DATASET RECORDS section start

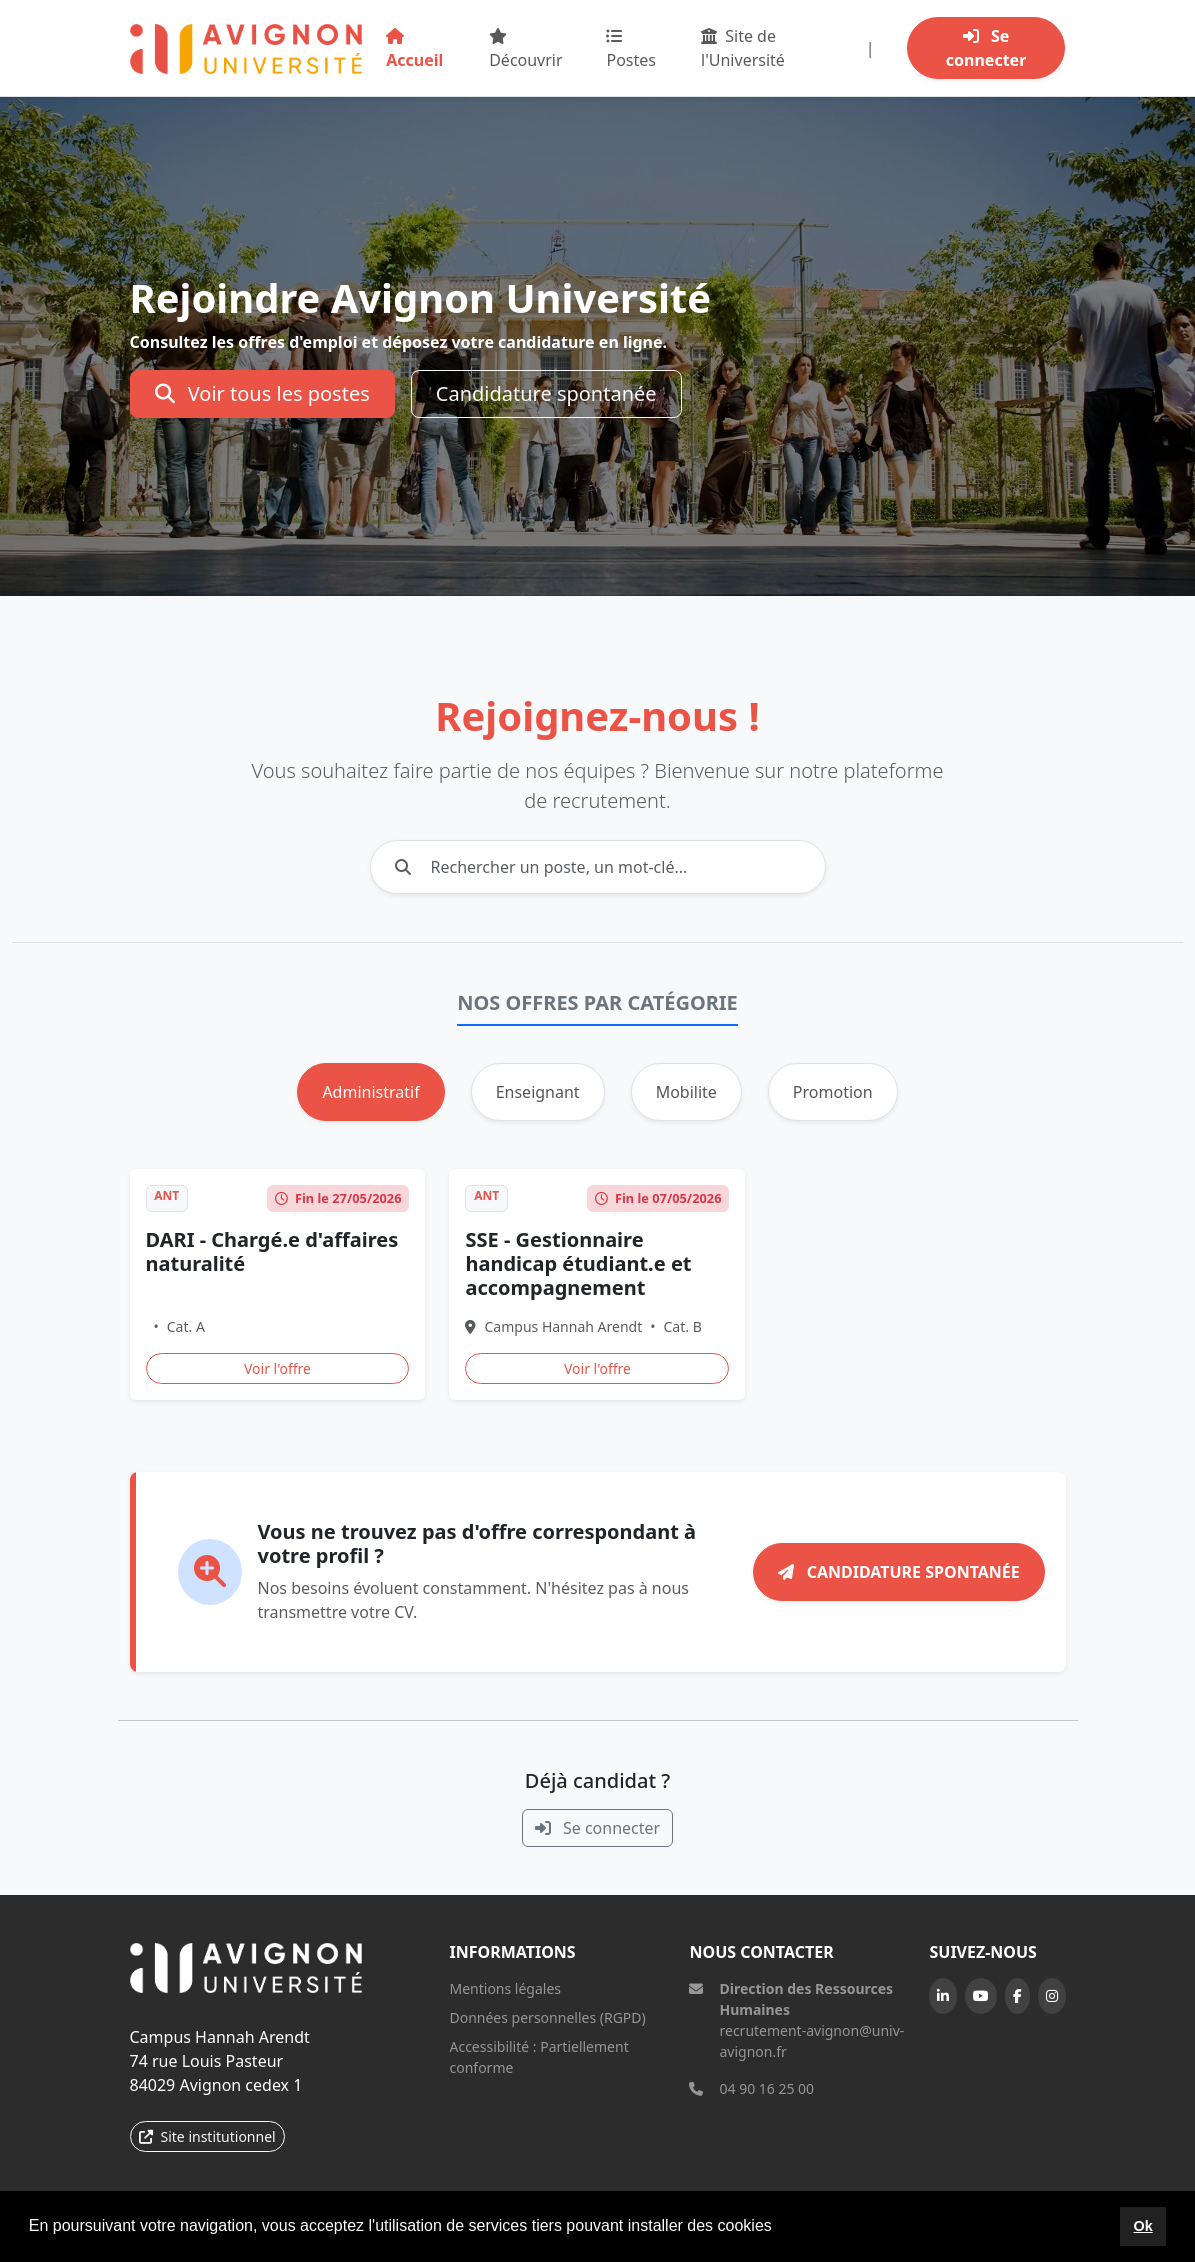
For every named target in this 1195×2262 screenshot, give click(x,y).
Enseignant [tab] (538, 1092)
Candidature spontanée (546, 393)
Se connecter (986, 48)
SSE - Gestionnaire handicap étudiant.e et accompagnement (578, 1263)
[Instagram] (1052, 1996)
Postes (631, 49)
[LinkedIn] (943, 1996)
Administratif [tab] (370, 1092)
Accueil (414, 49)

DATASET RECORDS section end

## PROBLEM STATEMENT:
Print every line of the material above exactly as it reads, skipping the pictures.

## SOLUTION TO THIS EXERCISE:
For every named target in this 1195×2262 screenshot, give click(x,y).
Enseignant [tab] (538, 1092)
Candidature spontanée (546, 393)
Se connecter (986, 48)
SSE - Gestionnaire handicap étudiant.e et accompagnement (578, 1263)
[Instagram] (1052, 1996)
Postes (631, 49)
[LinkedIn] (943, 1996)
Administratif [tab] (370, 1092)
Accueil (414, 49)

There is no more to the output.